It’s fitting that Sue Cabrero is today’s featured artist, as she resides in Mexico City, the same location as the Longines Global Champions Tour this weekend as well. Below you can see many of her skillful equine drawings, showing off her raw talent of depicting the horse in art. Sue is also a member of the Art Of The Horse Facebook Group, the largest group for equine artists and art enthusiasts on Facebook.
Sue, a horse lover and art enthusiast was born and raised in Mexico City with little access to real, living and breathing horses. So, she used her passion for horses in a different way: spending countless hours perfecting her art skills to depict the horse in art. Sue is a self taught artist, and her dedication and pursuit of excellence shows.
AOTH: Hello Sue! Thanks for letting me interview you. How long have you been around horses and what inspired you to become an artist? Are you a full time artist or part time?
SC: I love horses since I can remember. To me, they are the expression of perfection, beauty and intelligence, but I have never owned one or be around them as I wished. Born and raised in Mexico city, my only contact with horses was when a friend invited me for a horse back ride or visiting an uncle that used to have thoroughbred horses.
I used to be a part time artist until 2009. Then, I concentrated on myself, getting better after suffering a brain stroke that pushed me back from where I was.
AOTH: What drew you to art and such a high level of realism?
SC: I was a very shy child, always with animals which I loved so much. I think it was my curiosity on how to draw that lead me to make drawing a hobby for a long time, I started with pencils and later on I tried colour pencils because they were so similar.
I remember in high school I had an optative painting classes, but I was not into it that much. For some reason, colour wouldn’t catch my attention, and it was later on when I began to explore all the mediums when I understood the beauty of colour. I have to say, drawing black and white for so long, transitioning to colour was not that difficult for me and it is now a favorite of mine.
My first drawing after the brain stroke took me 1.5 years to complete!
Now, believe it or not, I am having the battle of my life since I got diagnosed with breast cancer last summer. I have had 4 round of chemo that was killing me and so I came to my country to get alternative medicine which you don’t have in USA, it is tough but I know I will overcome this disease. In the mean time, I will continue painting/drawing as long as I can and try to get out there and have recognition for my passion and live the satisfaction of make a living out of it – not quite there yet.
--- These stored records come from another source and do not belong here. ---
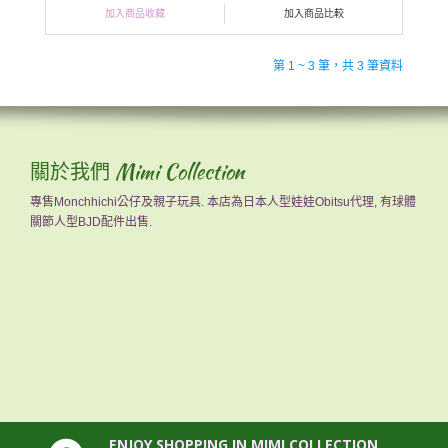
加入商品收藏
加入商品比較
第 1 ~ 3 筆，共 3 筆資料
關於我們 Mimi Collection
專售Monchhichi公仔及親子玩具. 本店為日本人型娃娃Obitsu代理, 有球體
關節人型BJD配件出售.
ENJOY SHOPPING IN MIMI COLLECTION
My love for horses and animals made me to get better at what I love so much, I love realism, detail and expression, I love to strive for details, bringing out the subtle color and movement of the horse through my pencils.
I am a self-taught artist, all I know now has been through experimenting, reading and watching other artist’s technique videos and I have learned a lot about medias, papers, paint, tricks, solvents, brands, etc. I have always said, ”when there is a will, there is a way.
AOTH: What has been your favorite equine painting to date?
SC: It is hard to pick just one! Everyone has a meaning.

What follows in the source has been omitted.